Lieb Osnos Tenement
Lieb Osnos Tenement

A building known as the Lieb Osnos tenement in downtown Warsaw was the only building inside the territory of the ghetto which survived World War ll. It has been designated a national monument but it is in serious disrepair with no plans to restore it except this one: An AI enhanced reminaging which turned up in of all places X, where it has received 5,800 views.

Read A creepy building or a piece of art? – Abandoned building in the center of Warsaw — In December 2025, Gwyn Osnos found this trove of material about the Lieb Osnos Tenement in downtown Warsaw, for the first time uncovering it as a place where there were stores, offices and spacious apartments, another glimpse of the life for the family before World War II and the almost total obliteration of a way of life.

An Osnos Family Album
An Osnos Family Album

These photographs, many labeled, some not, are largely of Osnos ancestors. The album turned up in a cache of material from the Beresfordf apartment we had not seen before. Jozef Osnos’ family history is less well documented than the Bychowski family, which are in letters we have and the book, In the Garden of Memory, by Joanna Olcak-Roniker, winner of Poland’s top literary prize. 

At Auschwitz, there are nineteen Osnos names on the scrolls of those killed in World War II. How many are Jozef’s relatives is not known. One of Jozef’s uncles was a Polish officer killed by the Russians at Babi Yar. Another uncle served in the Red Army and was exiled in the late 1940s to Krasnoyark in the far east of Siberia.

Zarka Auer, a nephew, was Jozef’s closest relative in New York.

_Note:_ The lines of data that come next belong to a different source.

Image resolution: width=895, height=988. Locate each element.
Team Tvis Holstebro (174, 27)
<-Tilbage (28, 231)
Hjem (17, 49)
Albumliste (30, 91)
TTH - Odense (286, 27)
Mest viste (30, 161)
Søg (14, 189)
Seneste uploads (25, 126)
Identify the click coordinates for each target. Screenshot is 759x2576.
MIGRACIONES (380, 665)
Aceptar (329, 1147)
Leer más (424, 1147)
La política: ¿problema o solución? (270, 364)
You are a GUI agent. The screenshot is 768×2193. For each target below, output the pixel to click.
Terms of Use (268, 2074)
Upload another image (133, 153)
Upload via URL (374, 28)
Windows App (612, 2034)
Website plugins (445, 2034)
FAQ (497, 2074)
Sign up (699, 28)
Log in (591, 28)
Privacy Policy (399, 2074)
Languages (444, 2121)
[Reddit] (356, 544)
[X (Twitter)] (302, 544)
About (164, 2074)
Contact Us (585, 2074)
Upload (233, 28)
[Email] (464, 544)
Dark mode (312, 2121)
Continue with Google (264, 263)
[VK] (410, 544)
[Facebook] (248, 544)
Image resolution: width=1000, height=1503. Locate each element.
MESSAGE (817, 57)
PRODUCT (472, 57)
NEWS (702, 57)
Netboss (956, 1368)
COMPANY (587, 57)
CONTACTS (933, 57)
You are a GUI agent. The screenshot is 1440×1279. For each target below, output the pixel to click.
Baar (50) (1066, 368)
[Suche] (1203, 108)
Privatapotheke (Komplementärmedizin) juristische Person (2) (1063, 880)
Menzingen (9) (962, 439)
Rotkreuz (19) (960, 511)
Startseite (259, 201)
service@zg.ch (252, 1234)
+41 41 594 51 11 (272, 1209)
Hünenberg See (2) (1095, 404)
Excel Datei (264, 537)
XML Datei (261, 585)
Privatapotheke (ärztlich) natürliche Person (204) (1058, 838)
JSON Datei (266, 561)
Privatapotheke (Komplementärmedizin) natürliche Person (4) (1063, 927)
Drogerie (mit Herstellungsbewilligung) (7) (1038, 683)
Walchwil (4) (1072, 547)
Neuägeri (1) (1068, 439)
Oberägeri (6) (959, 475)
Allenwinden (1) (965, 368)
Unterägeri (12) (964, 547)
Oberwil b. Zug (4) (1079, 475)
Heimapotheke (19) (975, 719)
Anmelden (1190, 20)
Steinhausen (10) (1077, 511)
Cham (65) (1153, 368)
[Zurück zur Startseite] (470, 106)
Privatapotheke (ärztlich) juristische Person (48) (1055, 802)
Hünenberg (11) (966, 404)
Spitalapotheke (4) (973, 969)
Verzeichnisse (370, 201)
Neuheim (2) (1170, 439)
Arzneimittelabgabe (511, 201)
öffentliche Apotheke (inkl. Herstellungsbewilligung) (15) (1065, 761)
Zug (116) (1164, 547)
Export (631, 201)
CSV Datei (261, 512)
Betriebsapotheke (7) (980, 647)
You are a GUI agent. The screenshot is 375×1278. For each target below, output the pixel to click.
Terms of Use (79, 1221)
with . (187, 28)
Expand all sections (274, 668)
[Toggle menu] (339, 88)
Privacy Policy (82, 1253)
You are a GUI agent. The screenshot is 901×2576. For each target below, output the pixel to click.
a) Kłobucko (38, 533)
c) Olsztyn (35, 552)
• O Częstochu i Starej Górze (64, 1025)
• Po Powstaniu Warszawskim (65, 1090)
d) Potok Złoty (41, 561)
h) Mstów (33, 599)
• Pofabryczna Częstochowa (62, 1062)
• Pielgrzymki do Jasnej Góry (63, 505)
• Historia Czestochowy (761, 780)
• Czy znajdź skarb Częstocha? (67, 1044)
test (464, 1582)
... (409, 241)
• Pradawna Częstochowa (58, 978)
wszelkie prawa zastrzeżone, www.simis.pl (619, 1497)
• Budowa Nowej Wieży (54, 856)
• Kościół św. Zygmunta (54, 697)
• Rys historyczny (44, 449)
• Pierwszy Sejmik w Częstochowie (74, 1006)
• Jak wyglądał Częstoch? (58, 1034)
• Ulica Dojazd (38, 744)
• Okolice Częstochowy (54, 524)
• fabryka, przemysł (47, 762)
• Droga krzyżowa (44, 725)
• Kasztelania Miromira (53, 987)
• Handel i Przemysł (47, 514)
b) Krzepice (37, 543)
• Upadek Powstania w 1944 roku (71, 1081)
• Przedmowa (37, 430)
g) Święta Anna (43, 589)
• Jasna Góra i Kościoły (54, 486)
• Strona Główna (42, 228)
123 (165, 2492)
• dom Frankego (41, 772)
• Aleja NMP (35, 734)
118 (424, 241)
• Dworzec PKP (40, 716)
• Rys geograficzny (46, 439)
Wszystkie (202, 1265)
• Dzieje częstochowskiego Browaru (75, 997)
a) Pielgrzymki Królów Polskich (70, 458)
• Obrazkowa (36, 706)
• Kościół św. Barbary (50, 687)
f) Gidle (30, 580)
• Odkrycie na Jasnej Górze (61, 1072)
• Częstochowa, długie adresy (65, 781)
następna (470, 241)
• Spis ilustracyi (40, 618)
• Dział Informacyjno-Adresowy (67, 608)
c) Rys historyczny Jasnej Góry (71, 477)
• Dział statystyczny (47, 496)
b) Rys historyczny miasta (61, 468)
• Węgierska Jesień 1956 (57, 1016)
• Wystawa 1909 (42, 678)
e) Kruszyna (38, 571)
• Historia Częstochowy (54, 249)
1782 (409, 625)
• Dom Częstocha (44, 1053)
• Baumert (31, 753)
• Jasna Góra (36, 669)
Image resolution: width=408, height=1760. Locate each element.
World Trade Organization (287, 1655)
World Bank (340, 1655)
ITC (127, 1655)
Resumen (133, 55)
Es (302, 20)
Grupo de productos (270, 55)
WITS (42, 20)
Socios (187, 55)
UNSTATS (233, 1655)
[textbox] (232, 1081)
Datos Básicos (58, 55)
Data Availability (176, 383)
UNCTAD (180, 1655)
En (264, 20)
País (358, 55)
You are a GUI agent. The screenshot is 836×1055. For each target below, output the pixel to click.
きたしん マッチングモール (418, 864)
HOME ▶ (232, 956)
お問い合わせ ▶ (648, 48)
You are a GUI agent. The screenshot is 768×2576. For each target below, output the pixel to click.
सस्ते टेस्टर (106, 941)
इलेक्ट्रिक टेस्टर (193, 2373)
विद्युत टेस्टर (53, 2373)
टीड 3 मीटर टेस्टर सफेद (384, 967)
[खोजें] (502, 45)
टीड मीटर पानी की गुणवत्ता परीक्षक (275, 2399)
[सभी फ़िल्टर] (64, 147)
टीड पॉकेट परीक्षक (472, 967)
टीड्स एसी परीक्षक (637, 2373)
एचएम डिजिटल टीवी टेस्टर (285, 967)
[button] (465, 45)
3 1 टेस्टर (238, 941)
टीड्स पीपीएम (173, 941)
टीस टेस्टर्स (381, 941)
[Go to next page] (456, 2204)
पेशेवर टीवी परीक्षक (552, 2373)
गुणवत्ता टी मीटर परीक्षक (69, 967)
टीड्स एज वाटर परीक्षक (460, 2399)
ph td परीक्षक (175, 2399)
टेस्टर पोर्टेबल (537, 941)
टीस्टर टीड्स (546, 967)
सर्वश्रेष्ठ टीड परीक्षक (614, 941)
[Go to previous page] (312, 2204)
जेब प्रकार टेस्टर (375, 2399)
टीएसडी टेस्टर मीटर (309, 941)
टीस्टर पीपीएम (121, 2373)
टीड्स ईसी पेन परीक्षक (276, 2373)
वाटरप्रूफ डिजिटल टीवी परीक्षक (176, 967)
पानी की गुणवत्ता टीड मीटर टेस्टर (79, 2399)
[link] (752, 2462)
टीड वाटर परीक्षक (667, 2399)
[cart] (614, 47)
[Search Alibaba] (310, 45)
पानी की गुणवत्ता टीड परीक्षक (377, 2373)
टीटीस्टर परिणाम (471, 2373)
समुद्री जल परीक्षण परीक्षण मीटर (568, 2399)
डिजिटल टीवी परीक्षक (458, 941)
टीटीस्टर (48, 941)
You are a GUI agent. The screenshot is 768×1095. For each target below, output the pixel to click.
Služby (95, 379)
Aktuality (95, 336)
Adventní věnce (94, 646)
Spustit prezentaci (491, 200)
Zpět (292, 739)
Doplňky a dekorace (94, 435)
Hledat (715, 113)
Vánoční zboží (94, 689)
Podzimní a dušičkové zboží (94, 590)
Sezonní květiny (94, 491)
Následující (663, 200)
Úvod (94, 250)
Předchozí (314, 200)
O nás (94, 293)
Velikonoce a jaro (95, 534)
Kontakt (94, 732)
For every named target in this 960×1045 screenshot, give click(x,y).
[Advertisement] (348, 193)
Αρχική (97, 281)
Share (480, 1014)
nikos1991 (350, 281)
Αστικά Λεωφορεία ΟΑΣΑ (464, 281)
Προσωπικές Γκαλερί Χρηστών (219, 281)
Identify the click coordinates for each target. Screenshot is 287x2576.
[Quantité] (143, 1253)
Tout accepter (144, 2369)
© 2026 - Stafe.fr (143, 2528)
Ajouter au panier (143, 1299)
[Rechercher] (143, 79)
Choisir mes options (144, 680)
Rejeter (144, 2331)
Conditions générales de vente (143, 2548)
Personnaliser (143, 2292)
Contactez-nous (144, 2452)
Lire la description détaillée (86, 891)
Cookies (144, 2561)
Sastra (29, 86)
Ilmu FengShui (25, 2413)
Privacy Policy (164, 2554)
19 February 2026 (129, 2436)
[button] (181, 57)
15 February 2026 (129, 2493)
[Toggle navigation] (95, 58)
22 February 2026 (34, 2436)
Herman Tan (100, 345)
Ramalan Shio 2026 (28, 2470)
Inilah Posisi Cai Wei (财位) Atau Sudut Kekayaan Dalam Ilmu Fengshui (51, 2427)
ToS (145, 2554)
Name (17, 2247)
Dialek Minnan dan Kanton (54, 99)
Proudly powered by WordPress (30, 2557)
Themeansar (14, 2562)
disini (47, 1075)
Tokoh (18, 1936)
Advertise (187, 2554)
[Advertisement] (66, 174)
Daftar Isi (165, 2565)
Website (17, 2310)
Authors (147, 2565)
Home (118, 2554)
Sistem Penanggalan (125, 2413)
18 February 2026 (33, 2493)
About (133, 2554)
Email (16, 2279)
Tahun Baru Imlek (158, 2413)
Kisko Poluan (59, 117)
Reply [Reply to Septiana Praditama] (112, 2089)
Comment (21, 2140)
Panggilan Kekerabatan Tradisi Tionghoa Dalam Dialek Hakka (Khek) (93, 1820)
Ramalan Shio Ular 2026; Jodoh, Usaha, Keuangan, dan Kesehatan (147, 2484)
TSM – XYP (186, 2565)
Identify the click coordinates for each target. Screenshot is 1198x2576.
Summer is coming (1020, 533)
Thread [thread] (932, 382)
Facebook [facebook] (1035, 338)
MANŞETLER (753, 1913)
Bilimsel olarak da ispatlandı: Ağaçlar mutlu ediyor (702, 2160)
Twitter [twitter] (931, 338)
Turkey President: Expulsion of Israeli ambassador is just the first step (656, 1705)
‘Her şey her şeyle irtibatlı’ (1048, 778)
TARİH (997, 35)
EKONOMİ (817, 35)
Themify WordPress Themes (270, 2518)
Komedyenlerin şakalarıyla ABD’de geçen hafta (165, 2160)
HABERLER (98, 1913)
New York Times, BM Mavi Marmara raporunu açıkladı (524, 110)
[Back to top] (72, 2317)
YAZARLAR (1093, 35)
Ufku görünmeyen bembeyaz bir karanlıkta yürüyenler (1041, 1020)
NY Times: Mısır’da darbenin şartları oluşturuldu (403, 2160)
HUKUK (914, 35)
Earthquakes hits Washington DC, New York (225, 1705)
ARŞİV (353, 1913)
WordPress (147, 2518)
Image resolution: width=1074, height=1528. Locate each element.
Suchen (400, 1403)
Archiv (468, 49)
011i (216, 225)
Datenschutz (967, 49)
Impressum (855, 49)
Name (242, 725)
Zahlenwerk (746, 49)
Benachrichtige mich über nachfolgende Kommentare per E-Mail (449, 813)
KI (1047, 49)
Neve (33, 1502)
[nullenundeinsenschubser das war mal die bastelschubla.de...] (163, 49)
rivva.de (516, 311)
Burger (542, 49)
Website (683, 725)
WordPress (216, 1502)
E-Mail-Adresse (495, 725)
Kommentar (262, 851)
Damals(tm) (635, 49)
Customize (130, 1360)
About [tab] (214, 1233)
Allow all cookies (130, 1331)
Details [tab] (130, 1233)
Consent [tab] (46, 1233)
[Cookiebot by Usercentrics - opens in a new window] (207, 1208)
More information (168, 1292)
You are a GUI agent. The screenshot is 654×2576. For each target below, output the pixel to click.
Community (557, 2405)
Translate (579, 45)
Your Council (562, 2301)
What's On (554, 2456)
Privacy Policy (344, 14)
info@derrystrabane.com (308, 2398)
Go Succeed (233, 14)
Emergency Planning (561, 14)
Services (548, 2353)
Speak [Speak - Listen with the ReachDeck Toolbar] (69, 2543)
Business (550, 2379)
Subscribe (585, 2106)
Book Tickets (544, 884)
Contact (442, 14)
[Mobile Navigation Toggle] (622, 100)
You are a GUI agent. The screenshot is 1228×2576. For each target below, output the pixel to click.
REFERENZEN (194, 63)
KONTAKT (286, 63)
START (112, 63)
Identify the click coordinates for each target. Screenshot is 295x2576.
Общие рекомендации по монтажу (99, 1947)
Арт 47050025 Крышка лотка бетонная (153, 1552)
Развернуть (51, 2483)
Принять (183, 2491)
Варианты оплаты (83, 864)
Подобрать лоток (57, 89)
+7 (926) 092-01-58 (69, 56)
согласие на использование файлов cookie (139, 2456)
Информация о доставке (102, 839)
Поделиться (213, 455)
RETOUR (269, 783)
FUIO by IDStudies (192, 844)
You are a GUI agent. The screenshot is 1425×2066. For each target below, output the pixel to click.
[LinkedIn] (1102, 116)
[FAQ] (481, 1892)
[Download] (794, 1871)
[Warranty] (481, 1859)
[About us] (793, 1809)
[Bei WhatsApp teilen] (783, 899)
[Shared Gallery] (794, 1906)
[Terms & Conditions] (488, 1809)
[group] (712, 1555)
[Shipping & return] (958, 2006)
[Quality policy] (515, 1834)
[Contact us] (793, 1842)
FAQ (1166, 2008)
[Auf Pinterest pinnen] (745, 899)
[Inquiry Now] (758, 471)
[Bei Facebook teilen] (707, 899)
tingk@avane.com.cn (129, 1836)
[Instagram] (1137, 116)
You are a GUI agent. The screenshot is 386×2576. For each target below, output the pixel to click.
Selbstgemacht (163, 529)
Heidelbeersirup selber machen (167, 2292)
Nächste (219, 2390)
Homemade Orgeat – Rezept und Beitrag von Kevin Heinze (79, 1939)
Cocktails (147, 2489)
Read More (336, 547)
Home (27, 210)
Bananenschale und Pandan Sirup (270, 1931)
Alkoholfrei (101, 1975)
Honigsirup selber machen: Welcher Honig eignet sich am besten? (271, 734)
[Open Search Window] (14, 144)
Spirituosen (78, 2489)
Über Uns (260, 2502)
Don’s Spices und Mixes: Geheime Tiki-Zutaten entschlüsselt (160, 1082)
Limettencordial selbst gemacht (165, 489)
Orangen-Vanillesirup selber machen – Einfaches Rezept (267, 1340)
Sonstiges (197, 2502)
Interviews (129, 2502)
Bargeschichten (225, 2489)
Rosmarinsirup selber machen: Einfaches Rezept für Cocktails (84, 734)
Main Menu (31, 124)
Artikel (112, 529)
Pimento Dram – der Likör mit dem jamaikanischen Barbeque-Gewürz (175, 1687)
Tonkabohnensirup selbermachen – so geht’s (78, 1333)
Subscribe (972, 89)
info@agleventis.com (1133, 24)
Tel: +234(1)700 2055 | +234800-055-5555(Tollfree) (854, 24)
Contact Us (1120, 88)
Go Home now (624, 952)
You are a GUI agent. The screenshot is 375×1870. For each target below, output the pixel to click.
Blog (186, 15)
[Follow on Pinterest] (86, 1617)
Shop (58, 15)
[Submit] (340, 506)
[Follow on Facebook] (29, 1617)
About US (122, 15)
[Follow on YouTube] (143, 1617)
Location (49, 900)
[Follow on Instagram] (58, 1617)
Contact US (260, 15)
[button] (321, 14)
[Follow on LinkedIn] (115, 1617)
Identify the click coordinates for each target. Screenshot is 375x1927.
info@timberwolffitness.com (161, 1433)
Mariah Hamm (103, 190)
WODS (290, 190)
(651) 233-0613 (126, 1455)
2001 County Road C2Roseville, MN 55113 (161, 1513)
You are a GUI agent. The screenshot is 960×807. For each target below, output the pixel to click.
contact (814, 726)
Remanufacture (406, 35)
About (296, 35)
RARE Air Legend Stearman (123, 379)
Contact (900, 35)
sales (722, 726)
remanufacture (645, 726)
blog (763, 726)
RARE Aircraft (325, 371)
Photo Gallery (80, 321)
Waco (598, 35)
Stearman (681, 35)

Other pictures are of Robert and Peter as boys. They were born twelve years apart. Robert’s childhood was marked by the Nazi invasion of Warsaw and the years he spent in a boarding school in India. He always contended that childhood traumas were minimized by his belief in the courage of his parents and his devotion to Jules Verne, among others he read  avidly in those years.

Bychowski cousins
Bychowski cousins

These are some of our Bychowski cousins in Poland. They are younger members of a family devastated by war and immigration in the 20th century but clearly not destroyed.